Lowlander Botanical Dinner Creative Chef

When we were brainstorming about the 2017 series of our Botanical Brew Kitchen, Creative Chef Jasper was the first one to come to mind. As a chef and director of the Taste Museum he knows everything about flavour, herbs and spices. Our ultimate favourite of the dinners was this simply yet stunning tomato salad. It’s like edible art on a plate, bursting with flavour.

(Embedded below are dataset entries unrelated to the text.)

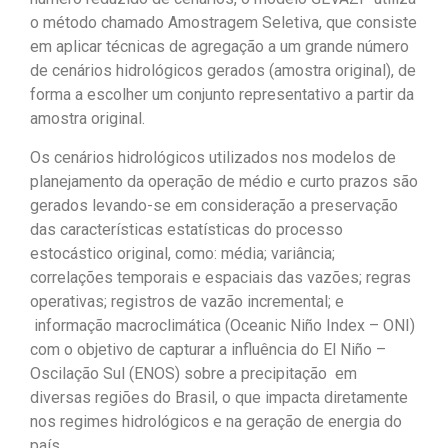
o método chamado Amostragem Seletiva, que consiste
em aplicar técnicas de agregação a um grande número
de cenários hidrológicos gerados (amostra original), de
forma a escolher um conjunto representativo a partir da
amostra original.
Os cenários hidrológicos utilizados nos modelos de
planejamento da operação de médio e curto prazos são
gerados levando-se em consideração a preservação
das características estatísticas do processo
estocástico original, como: média; variância;
correlações temporais e espaciais das vazões; regras
operativas; registros de vazão incremental; e
informação macroclimática (Oceanic Niño Index – ONI)
com o objetivo de capturar a influência do El Niño –
Oscilação Sul (ENOS) sobre a precipitação em
diversas regiões do Brasil, o que impacta diretamente
nos regimes hidrológicos e na geração de energia do
país.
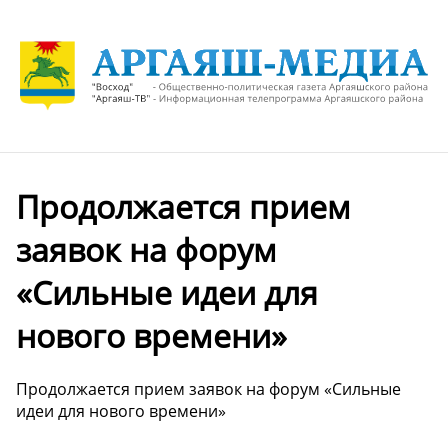
Продолжается прием
заявок на форум
«Сильные идеи для
нового времени»
Продолжается прием заявок на форум «Сильные
идеи для нового времени»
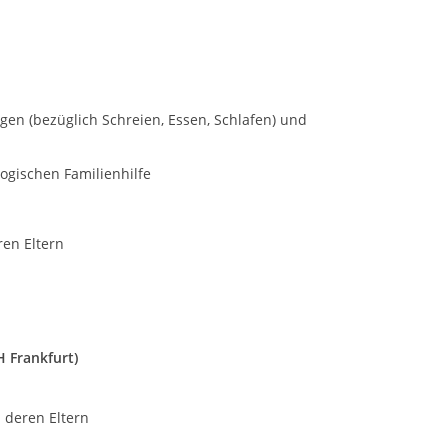
ngen (bezüglich Schreien, Essen, Schlafen) und
ogischen Familienhilfe
ren Eltern
H Frankfurt)
d deren Eltern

Tomato salad with sumac & verbena dressing

Starter or lunch | serves 4

200 gr tomatoes, a mixture of local varieties, halved (depending on size)
200 gr fresh blackberries
1 cucumber, diced
1 handful fresh gooseberries
100 ml white wine vinegar
100 ml extra virgin olive oil
15 gr fresh verbena leaves
Sumac powder
Mix of edible flowers (borage, violets)

Serve with Lowlander Pale Ale

This is how you make it

  1. Carefully mix tomatoes, blackberries, cucumber and gooseberries in a bowl
  2. Blend vinegar, oil and verbena leaves to make the dressing
  3. Divide the salad over 4 plates, drizzle with the dressing and finish with a pinch of sumac and edible flowers

Best enjoyed with a Lowlander Pale Ale.